I am counting the days I have been away from Subang Jaya and it makes me even more eager to go back there. I miss my car, my friends and my clothes. I can see that I have to give myself some time before I am able to get the hang of it. I still have to bring back my clothes to Singapore. I could use lots of them here but not the whole wardrobe though.

Have I told you that my house is sold? Yes, we sold the house with our first valuation and that shows how good the property market is doing in Singapore right now. However, the government is taking steps to control the industry from booming even further to avoid, oh geez..what do you call that in economics? Shoot...I forgot it. But you know, too much of something is bad so the government is controlling that. We are looking for a house but not so actively. House shopping is not so easy too you know. I hate all these actually. I wish we do not have to move since I am so comfortable in this house. My brother died in this house you know. Well, do not get me wrong. I am not the superstitious type but this house has many fond memories of him until the day he died. I hate the idea of selling this house but I have to keep it to myself because of circumstances that surround my family.

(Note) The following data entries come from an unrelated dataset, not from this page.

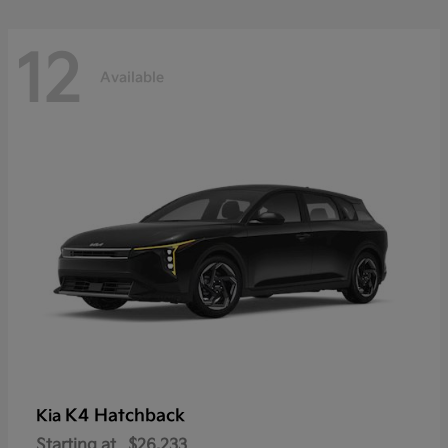
12
Available
K4 Hatchback
Kia
Starting at
$26,233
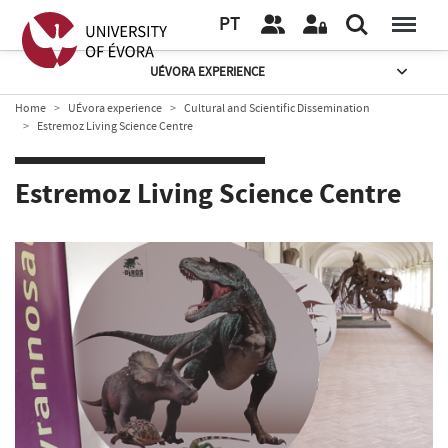
PT
UÉVORA EXPERIENCE
Home
UÉvora experience
Cultural and Scientific Dissemination
Estremoz Living Science Centre
Estremoz Living Science Centre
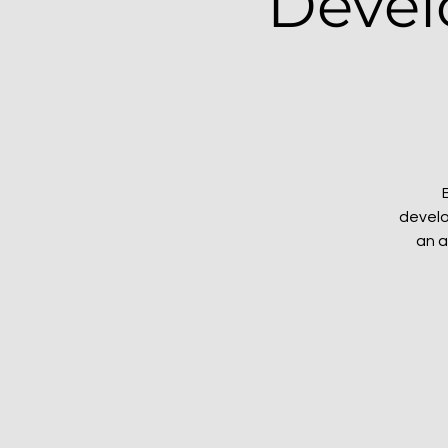
Devel
develo
an a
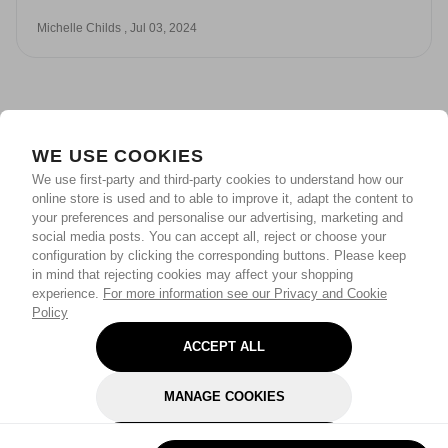
Michelle Childs , Jul 03, 2024
WE USE COOKIES
We use first-party and third-party cookies to understand how our
online store is used and to able to improve it, adapt the content to
your preferences and personalise our advertising, marketing and
social media posts. You can accept all, reject or choose your
configuration by clicking the corresponding buttons. Please keep
in mind that rejecting cookies may affect your shopping
experience.
For more information see our Privacy and Cookie
Policy
ACCEPT ALL
MANAGE COOKIES
REJECT OPTIONAL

Diary, I have started on my freelance job. I am not sure if I have chosen the right real estate agency. This one seems rather easy. I mean, I got the in-house training but I do not get any one-to-one guidance. The in-house training is insufficient anyway. Nevertheless, I always believe in self taught system to be the best of what you do. You learn from your own experience. I got the listings from them and I have to do almost everything from there. It involves a lot of paperworks and you know how I hate paperworks. I supposed that is why I never finished law school and ended up as a food stall operator in a food court doing or rather trying one business after another.

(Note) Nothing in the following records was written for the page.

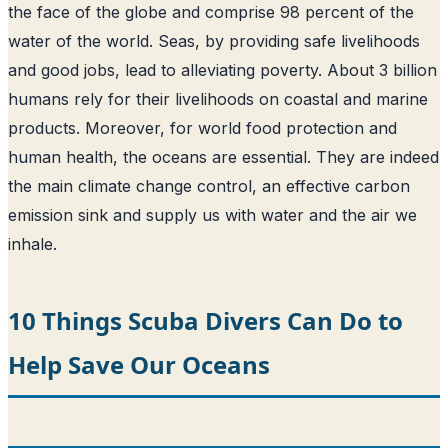
the face of the globe and comprise 98 percent of the
water of the world
. Seas, by providing safe livelihoods
and good jobs, lead to alleviating poverty. About 3 billion
humans rely for their livelihoods on coastal and marine
products. Moreover, for world food protection and
human health, the oceans are essential. They are indeed
the main climate change control, an effective carbon
emission sink and supply us with water and the air we
inhale.
10 Things Scuba Divers Can Do to
Help Save Our Oceans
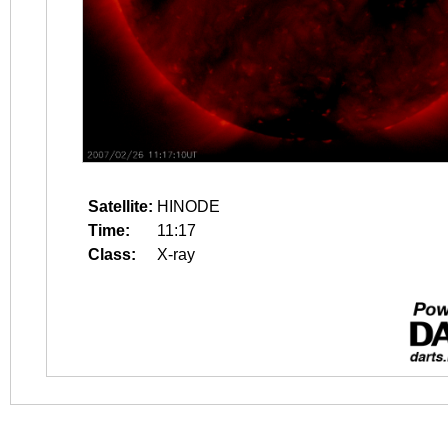
Satellite:
HINODE
Time:
11:17
Class:
X-ray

The Chinese always said, never fight in a battle when you know you cannot win. I knew I could not win in my battle for a law degree but I knew and I still know I can win in my battle to be a successful business woman. So here I am Diary...once again drawing out plans, strategies and a system to follow. I suppose I still have to wait. I know what I want and I know the weight I have on my shoulders.

I still write to some of my friends and I still do to Flying Babe too. Writing to them somewhat makes me feel close to them. There is one who has stopped writing to me for whatever reasons I dare not speculate. Perhaps I have pushed her button and she has found me rude and bold. I wish I could turn back the time but I cannot and so I will move on with the short memories I have of  her. Sipping this white coffee brought me back to the days when a spontaneous short email turned into a series of email exchanges that put smile on my face and perhaps made my heart jumped a little. The excitement I felt was like a kid getting a new toy to play and to keep. In everyone's life, at some time, our inner fire goes out. It is then burst into flame by an encounter with another human being. We should all be thankful for those people who rekindle the inner spirit. I have thought I could make a friend out of it but I probably screwed up like I always do.

Close friends have told me that I might die a lonely woman when I grow old because of my boldness. Perhaps...they are right but who are we to say? We are only humans with flaws hoping to be accepted the way we are because we are not good at pretending and putting up a false front. We prefer to be original at the expense of being misunderstood. And how we wish we could just say to people that they may have got on the wrong side of us and we are sorry that things have to turn out this way or that. Either way we still want to be accepted and not being forgotten. We hope against hope not to be misunderstood and be forgiven but it is never easy for forgiveness is the fragrance the violet sheds on the heel that has crushed it.